Disgraced Theranos CEO Elizabeth Holmes will remain free through the Memorial Day weekend before surrendering to authorities on May 30 to begin her more than 11-year prison sentence for defrauding investors in a blood-testing scam.
U.S. District Judge Edward Davila set Holmes' revised prison-reporting date after her lawyers proposed it in a Wednesday filing. It came after a federal appeals court late Tuesday rejected Holmes' bid to remain out of prison while she attempts to overturn her January 2022 conviction on four felony counts of fraud and conspiracy.
The punishment also includes a $452 million restitution bill that Davila ordered Holmes to pay in a separate ruling issued late Tuesday.
Holmes' lawyers asked Davila to approve the May 30 prison reporting time to her two weeks to sort out several issues, including child care for her 1-year-old son William and 3-month-old daughter Invicta. Holmes had originally been ordered to begin her prison sentence on April 27, but won a reprieve with a last-minute legal maneuver that gave her more time with her children.
Holmes, 39, became pregnant with William shortly before the start of her high-profile trial in September 2021 and became pregnant with Invicta shortly after she was convicted of crimes that could have resulted in a prison sentence of up to 20 years.
The father of both children is William “Billy” Evans, whom she met after breaking up with her former romantic and business partner, Ramesh “Sunny,” Balwani, who began serving a nearly 13-year prison sentence last month in Southern California. Balwani, 57, was convicted for 12 felony counts of fraud and conspiracy committed while he was Theranos' chief operating officer and living with Holmes.
In Wednesday’s filing, Holmes' lawyers didn't disclose the location of the prison that she has been assigned to serve her sentence. But they noted she has to prepare to travel outside of California, where she has been living in the San Diego area while free on bail. Davila has recommended that Holmes be imprisoned in Bryan, Texas.

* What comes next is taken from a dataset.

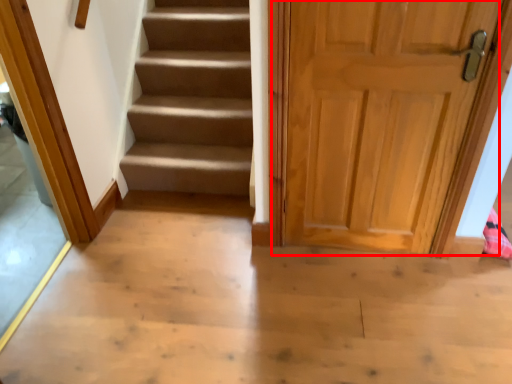 Question: From the image's perspective, what is the correct spatial relationship of door (annotated by the red box) in relation to glass door?

Choices:
 (A) above
 (B) below

Answer: (A)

When Holmes is finally incarcerated, it will bring down the curtain on a saga that cast a bright light on a dark chapter in Silicon Valley that brought her fame and fortune before her scandalous downfall.
After dropping out of Stanford University in 2003 to found Theranos while still a teenager, Holmes promised to revolutionize healthcare with a technology that she promised would be able to scan for hundreds of diseases and other potential problems with just a few drops of blood. The idea helped her raising nearly $1 billion from sophisticated investors that included Oracle co-founder Larry Ellison and media mogul Rupert Murdoch, who is owed $125 million under the restitution order.
But Theranos' blood tests never came close to working the way Holmes had boasted with the support of Balwani, resulting in the company's collapse and a tale that has been the subject of a book, “Bad Blood,” an HBO documentary, “The Inventor," and a Hulu mini-series, ”The Dropout," which won Amanda Seyfried an Emmy in the starring role.